At least one U.S. court has held that the dead even have reproductive rights. That case arose after a man named William Kane deposited 15 vials of his sperm a month before he killed himself. In his suicide note—which he addressed to Deborah Hecht—William expressed a dying wish: "I hope you have our child."

William’s children from an earlier relationship did not like the idea of their father posthumously producing siblings. They sued and the trial court took their side, ordering the sperm destroyed. The case was overturned on appeal on the grounds that William had clearly expressed his intent to reproduce posthumously—and that his right over reproductive decisions extended beyond the grave.

McArdle might object that the dead do not really have the right to reproduce. Instead, she might say, what we see here is the court respecting the rights of the living William. After all, when he deposited the sperm in the bank he was alive. And when he wrote the note he was alive, too. So he wasn’t really reaching out from beyond the grave to have children.

But this same logic applies to inheritance. The dead do not bequeath property to their heirs—the living do. They make decisions about what will happen to their stuff in the event of their death. Inheritance is not about whether the dead own property—it’s about whether the living can give away their property upon the event of their deaths.

I suppose McArdle could object that our property rights shouldn’t include a right to dispose of them upon death. Everything we “own,” in that case, we would merely have a life tenancy in. When our life is over, our ownership ends. It goes back to the state of, well, not the state of anything, I guess. Just The State.

This would have all sorts of odd results. If I only possess a life tenancy in my property, what happens when I sell it to someone?

Let’s say I sell my house. Obviously, I can only sell what I own—which is a life tenancy. That life tenancy is linked to my life—not the life of the buyers. So the purchaser of the house would lose the house when I die.

Imagine what this would do to property rights. We’d all be worried all the time that we could be deprived of our property just because the original owner died. That’s a recipe for chaos and economic stagnation.

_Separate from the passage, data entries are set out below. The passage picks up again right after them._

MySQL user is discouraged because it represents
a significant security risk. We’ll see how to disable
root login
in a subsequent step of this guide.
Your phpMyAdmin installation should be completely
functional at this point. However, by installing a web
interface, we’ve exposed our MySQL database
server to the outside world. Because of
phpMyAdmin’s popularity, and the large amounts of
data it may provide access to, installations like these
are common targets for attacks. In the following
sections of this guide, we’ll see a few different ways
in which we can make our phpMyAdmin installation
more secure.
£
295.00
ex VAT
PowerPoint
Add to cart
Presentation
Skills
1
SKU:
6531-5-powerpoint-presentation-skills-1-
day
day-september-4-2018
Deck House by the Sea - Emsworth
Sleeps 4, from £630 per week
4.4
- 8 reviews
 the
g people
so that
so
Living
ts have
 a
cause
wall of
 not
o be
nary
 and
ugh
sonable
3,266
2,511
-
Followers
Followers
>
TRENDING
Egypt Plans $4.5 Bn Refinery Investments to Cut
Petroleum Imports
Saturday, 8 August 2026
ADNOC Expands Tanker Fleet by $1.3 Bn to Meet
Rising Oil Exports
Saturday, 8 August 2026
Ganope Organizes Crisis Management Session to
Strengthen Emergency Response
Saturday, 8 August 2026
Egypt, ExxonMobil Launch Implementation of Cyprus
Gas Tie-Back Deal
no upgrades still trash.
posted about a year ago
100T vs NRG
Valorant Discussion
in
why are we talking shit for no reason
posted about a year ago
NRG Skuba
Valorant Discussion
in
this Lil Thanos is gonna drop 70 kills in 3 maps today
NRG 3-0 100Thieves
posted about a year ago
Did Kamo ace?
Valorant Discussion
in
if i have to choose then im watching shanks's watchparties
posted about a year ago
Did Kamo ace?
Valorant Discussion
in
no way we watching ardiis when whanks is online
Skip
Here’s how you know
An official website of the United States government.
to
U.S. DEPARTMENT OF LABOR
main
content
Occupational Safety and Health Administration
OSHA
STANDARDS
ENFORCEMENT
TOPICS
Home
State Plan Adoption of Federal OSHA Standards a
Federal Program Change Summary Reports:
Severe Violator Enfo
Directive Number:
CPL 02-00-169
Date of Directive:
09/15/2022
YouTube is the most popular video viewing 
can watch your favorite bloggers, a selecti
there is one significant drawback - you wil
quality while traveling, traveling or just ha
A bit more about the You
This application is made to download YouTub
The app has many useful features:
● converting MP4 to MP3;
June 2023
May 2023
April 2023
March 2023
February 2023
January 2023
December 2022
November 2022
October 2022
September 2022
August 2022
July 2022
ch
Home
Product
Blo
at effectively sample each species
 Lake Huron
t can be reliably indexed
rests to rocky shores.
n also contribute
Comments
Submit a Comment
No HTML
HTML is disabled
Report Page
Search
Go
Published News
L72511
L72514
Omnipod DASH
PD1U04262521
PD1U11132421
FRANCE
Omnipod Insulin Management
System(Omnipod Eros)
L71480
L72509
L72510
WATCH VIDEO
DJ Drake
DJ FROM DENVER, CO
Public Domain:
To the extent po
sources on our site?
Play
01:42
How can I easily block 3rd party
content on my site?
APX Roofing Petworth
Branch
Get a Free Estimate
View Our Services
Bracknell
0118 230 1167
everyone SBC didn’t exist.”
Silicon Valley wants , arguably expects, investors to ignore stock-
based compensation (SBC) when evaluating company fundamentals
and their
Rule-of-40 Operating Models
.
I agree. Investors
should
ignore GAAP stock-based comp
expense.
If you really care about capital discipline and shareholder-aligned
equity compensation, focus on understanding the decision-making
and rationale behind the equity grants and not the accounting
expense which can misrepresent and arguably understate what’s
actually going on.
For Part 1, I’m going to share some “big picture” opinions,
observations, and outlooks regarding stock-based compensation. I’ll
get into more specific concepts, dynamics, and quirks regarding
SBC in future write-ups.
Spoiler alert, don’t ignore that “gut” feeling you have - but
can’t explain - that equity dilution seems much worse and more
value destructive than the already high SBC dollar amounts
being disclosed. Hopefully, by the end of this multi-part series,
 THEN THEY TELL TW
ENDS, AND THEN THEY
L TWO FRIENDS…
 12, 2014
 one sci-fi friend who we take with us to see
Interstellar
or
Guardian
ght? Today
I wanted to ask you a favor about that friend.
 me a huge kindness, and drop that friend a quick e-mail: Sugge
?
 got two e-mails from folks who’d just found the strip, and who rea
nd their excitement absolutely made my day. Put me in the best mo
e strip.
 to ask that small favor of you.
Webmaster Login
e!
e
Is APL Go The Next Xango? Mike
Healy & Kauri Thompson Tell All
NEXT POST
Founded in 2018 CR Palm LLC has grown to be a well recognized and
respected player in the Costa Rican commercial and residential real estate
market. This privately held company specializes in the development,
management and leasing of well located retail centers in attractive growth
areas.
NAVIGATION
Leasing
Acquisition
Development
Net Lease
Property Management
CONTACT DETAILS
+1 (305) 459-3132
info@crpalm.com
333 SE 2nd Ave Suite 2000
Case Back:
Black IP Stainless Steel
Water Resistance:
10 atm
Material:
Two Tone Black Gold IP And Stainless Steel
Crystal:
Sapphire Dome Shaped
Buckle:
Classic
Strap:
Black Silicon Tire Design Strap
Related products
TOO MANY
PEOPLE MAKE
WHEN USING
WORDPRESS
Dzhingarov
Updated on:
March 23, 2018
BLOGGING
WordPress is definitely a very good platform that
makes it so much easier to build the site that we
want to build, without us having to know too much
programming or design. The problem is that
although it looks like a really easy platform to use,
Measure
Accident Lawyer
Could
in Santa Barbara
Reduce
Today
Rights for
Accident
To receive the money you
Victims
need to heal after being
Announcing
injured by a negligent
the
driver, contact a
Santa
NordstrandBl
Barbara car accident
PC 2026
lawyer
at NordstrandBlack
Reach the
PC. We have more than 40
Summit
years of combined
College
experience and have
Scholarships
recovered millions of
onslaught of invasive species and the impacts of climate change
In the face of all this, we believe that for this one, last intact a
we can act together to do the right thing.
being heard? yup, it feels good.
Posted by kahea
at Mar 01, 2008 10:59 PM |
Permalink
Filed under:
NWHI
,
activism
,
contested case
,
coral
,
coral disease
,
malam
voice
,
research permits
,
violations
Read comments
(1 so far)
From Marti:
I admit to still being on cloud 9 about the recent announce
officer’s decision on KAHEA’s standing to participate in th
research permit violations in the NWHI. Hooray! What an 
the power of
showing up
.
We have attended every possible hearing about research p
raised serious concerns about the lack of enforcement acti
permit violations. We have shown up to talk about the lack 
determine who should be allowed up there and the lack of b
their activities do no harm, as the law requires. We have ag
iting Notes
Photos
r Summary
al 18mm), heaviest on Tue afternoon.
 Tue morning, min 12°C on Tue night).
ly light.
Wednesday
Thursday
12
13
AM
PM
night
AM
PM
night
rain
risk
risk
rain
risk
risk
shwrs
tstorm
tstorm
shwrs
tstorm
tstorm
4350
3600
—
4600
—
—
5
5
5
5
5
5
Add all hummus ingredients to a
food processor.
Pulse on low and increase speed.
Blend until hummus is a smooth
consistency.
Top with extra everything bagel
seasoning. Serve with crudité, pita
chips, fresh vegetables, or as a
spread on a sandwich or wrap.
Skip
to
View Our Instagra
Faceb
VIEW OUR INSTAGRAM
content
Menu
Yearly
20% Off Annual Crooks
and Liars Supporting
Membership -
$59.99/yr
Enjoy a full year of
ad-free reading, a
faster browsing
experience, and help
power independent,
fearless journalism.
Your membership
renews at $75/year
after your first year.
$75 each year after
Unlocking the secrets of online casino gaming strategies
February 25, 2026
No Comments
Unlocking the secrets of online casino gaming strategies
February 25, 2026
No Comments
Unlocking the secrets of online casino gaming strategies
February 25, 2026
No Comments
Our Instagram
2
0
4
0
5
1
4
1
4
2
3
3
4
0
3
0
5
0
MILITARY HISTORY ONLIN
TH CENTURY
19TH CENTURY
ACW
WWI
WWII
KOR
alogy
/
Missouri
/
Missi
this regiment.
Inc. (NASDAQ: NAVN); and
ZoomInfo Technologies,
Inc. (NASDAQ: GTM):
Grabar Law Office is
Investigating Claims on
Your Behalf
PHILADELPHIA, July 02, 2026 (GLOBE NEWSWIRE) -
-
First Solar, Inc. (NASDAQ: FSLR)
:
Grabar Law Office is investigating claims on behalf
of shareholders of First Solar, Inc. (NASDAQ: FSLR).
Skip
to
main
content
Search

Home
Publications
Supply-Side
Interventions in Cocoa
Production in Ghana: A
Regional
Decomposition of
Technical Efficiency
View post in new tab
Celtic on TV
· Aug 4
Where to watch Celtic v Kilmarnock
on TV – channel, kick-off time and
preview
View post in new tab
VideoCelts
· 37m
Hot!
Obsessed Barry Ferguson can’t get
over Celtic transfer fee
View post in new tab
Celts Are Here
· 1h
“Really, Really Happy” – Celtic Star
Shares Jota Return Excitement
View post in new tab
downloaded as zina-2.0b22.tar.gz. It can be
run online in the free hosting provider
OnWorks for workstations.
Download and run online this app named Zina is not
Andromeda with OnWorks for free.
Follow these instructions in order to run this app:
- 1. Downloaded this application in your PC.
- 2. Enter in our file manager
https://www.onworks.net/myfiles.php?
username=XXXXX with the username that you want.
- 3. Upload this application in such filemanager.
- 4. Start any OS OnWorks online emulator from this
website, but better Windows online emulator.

I know this seems absurd—but the absurdity is the result of the arbitrariness of the limitation of ownership to life tenancy. If we conceive of ownership more simply—as our laws and traditions actually do—we avoid this absurdity.

Another reason to reject life tenancy is it conveys rights to our property without consent and without justification. Ordinarily, we acquire property because it is given to us as a gift, because we manufacture it, because someone else consents to give it to us as part of a bargain, or because a court decides we are owed it in light of a violation by someone else of our rights.

Let’s say I make a chair out of some lumber I buy. It’s clear how I came to have property rights in the chair—I bought the lumber, I made the chair with it. In McArdle’s world, however, my property right over the chair would end at the grave. And someone else’s property right—namely, the government’s—would start there.

So where would the post-life tenancy property right of the government come from? Why did my manufacture of a chair create a property right for someone else in the chair after I am dead? The origin of this property right is mysterious because it isn’t like any other property right that exists.

I think that underlying the anti-inheritance position McArdle takes is a disturbingly expansive view of government. It only really makes sense if the ultimate owner of all property is really the government—the rest of us are just tenants, who get to use the government’s stuff while we’re alive. But why should anyone concede that all our stuff is actually the government's?